Nel terzo dibattito repubblicano (su un totale di 11 in programma) i candidati hanno replicato il copione dei primi due con minime variazioni. Sul palco dell’università del Colorado i pretendenti alla nomination Gop sono saliti in due turni in base alla graduatoria nei sondaggi: prima la squadra “B” composta dal teocon di origini lombarde Rick Santorum, i governatori George Pataki (New York) e Bobby Jindal (Louisiana) e il falco “sudista” Lindsey Graham, tutti con gradimenti attorno all’1%. Dopo il sipario di apertura, nel format vagamente da reality show è toccato ai “big”, disposti, come in una gara di nuoto coi “potenti” (sempre in base ai sondaggi) al centro e i deboli ai lati.

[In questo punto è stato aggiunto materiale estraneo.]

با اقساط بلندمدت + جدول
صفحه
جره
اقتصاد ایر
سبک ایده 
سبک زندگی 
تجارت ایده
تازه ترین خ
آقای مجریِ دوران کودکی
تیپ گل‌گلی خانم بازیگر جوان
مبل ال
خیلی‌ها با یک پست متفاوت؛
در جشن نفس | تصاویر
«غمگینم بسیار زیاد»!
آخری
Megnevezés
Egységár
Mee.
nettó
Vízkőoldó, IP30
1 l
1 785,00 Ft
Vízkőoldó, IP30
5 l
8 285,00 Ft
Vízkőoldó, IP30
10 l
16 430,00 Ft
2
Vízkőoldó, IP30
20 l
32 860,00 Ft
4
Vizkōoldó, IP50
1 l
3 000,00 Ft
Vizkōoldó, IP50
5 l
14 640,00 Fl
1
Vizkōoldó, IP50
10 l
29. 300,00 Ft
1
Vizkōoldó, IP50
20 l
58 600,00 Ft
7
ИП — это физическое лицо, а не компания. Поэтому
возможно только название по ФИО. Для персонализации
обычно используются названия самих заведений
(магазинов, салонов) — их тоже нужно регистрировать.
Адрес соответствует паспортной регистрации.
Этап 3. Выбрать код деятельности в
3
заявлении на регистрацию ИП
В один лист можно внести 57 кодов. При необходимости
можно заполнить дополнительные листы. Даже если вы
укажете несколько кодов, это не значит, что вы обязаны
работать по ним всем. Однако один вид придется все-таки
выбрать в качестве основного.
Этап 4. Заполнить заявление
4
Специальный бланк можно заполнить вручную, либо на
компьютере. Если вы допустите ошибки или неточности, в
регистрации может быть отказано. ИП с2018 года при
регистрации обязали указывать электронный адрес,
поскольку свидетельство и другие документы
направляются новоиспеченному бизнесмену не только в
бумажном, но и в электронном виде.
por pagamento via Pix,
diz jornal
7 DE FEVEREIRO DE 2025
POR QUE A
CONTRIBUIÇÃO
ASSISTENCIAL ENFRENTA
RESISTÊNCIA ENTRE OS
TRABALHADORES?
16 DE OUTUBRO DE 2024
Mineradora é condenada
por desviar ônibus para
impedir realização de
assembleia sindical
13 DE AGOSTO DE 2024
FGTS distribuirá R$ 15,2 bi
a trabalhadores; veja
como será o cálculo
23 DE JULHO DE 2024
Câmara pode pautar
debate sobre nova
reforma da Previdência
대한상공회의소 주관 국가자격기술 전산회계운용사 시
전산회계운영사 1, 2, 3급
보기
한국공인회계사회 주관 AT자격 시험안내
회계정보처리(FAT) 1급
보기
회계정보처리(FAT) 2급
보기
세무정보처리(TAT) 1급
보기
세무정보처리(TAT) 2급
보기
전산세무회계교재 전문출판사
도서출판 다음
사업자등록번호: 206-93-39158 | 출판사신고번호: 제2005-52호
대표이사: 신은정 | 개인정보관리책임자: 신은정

Nel mezzo della formazione quindi Donald Trump e Ben Carson, i due outsider che dominano tuttora la gara, con crescente costernazione degli strateghi di partito. Il miliardario smargiasso Trump, il neurochirurgo afroamericano Carson devoto integralista cristiano (e l’ex manager conservatrice della Hewlett Packard, Carly Fiorina) rappresentano il contingente dei non politici di professione che da mesi ormai raccolgono ampi consensi della destra articolando un populismo d’effetto a base di ricette casarecce come «lo splendido muro sul confine» di Trump («e lo faccio pure pagare ai messicani!») o il codice fiscale modellato sulle decime dell’antico testamento proposto da Carson.

Formule improbabili acclamate tuttavia dall’elettorato delle primarie che selezionano lo zoccolo duro ideologico del partito, nel nome di un diffuso sentimento “antipolitico”. Il paradosso repubblicano è che i “ribelli” sono tuttavia considerati ineleggibili nelle elezioni generali quando le loro esternazioni difficilmente troverebbero il consenso di una maggioranza nazionale che dovrà necessariamente includere componenti di giovani, donne e minoranze etniche. Le speranze repubblicane l’anno prossimo saranno quindi probabilmente affidate ad uno dei candidati attualmente di “secondo rango”.

Nell’ultimo dibattito quello che è emerso più positivamente è stato Marco Rubio, il giovane senatore della diaspora cubana di Miami che ha calcato sulla riconoscenza per i sacrifici della mamma immigrata e il successo di self-made man; una formula collaudata in una fase di campagna in cui contano più le “narrazioni” che i programmi. In Colorado Rubio ha anche avuto la meglio in un paio di scontri diretti col “compatriota” della Florida, Jeb Bush, ad oggi la grande delusione del partito.
Il centrismo moderato dell’ex predestinato alla nomination non trova per ora riscontro e la riduzione del 40% nell’organico del suo staff elettorale annunciate la scorsa settimana getta ombre ancora più lunghe sulle sue effettive prospettive.
Malgrado il coro di lamentele per la mancanza di «elementi concreti», l’obbiettivo dei candidati in questi confronti – soprattutto con 14 aspirati ancora in lizza – è di mettersi in luce con una battuta fortunata e scavalcare qualche posizione con una frecciata ben piazzata. Così Bush ha irriso l’assenteismo di Rubio in parlamento definendolo da «settimana lavorativa francese». Chris Christie, il «bulldog del New Jersey» ha chiesto di essere sguinzagliato contro Hillary, Ted Cruz, agitatore del tea party ha definito le primarie democratiche un confronto fra «bolscevichi e menscevichi».

Tutti d’accordo invece sull’attaccare la «stampa mainstream» e gli stessi moderator del dibattito, accusati di essere venduti ai democratici fra i fragorosi applausi della platea conservatrice. Un raro sprazzo di lucidità è stato espresso dal governatore dell’Ohio John Kasich che riferendosi agli attuali frontrunner ed alle loro astruse proposte ha detto «ragazzi sarà meglio che ci svegliamo. Non è pensabile nominare un dilettante qualunque che ovviamente non è in grado di governare». La frase era calcolata per migliorare l’attuale gradimento del governatore (2,6%) ma esprimeva il dilemma repubblicano, un partito con la maggioranza assoluta in congresso che stenta ad esprimere una voce unitaria.

Uno sbando vieppiù in evidenza ieri con l’insediamento a Washington del nuovo speaker Paul Ryan. La sua nomina è stata resa necessaria dalle dimissioni del predecessore John Boehner, vittima di una fronda della corrente di destra che reclama intransigenza ad oltranza contro Obama.